Após a controversa eleição geral de fevereiro, parece que o Paquistão está passando por um período em que um governo civil nominal liderado pelo Primeiro Ministro Shehbaz Sharif está trabalhando sob o controle estrito do exército. Mas enquanto os militares exercem sua influência nos bastidores sem responsabilização, o governo, envolvido na administração diária do país, ainda é responsável perante seu povo.

O exército paquistanês governou diretamente o país por mais da metade de sua existência, com generais como Ayub Khan, Yahya Khan, Zia-ul-Haq e Pervez Musharraf mantendo o poder por 43 anos no total. Nos anos restantes, quando o exército não estava no poder, ele manteve influência significativa sobre partidos políticos e controlou indiretamente governos eleitos. Hoje, é uma das instituições mais poderosas, temidas e impopulares do Paquistão.

Pode parecer difícil explicar como um exército que foi tão humilhado no campo de batalha, perdeu um grande pedaço do país e foi obrigado a se render em massa ao seu arquirrival em 1971, passou a se tornar o principal centro de poder do país. Mas, há uma explicação: o exército do Paquistão deve muito aos EUA e à China, que ajudaram na reconstrução. Ele também recebeu um novo impulso sob o general Zia, que começou a islamizar o país e as forças armadas. Ele recebeu um impulso quando testes nucleares foram conduzidos, e outro tiro no braço quando a União Soviética invadiu o Afeganistão em 1979. Os EUA despejaram armas e dinheiro no Paquistão e reforçaram as capacidades do exército, fornecendo sua força aérea com caças F16. Após o 11 de setembro, o exército do Paquistão até se juntou à guerra global contra o terror liderada pelos EUA. Durante anos, a América pagou ao exército do Paquistão US$ 2 bilhões por ano por estar na vanguarda da guerra global contra o terrorismo e apoiar suas operações e logística no Afeganistão.

Um aperto de vice-like

Na prática, muitas das questões de segurança e relações exteriores do Paquistão são relatadas como sendo moldadas não na capital Islamabad, mas no Quartel-General em Rawalpindi, onde o Chefe do Estado-Maior do Exército (COAS) desempenha o papel de um fazedor de reis. Os militares têm interesses econômicos significativos, com controle sobre grandes setores de imóveis, agricultura, corporações e indústria.
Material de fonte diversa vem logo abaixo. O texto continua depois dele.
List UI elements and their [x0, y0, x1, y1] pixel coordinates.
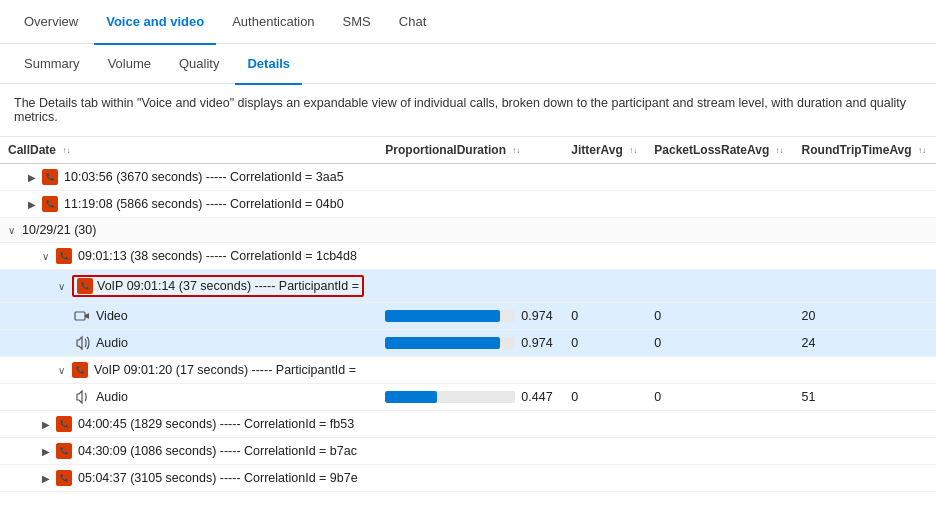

A atual turbulência política do Paquistão foi desencadeada quando Imran Khan, que chegou ao poder com o apoio do exército, mais tarde começou a desafiar sua autoridade. Muitos acreditam que se a Índia e o Paquistão têm relações bilaterais mornas hoje, é porque o exército do Paquistão parece relutante em permitir que governos civis construam um relacionamento caloroso com a Índia.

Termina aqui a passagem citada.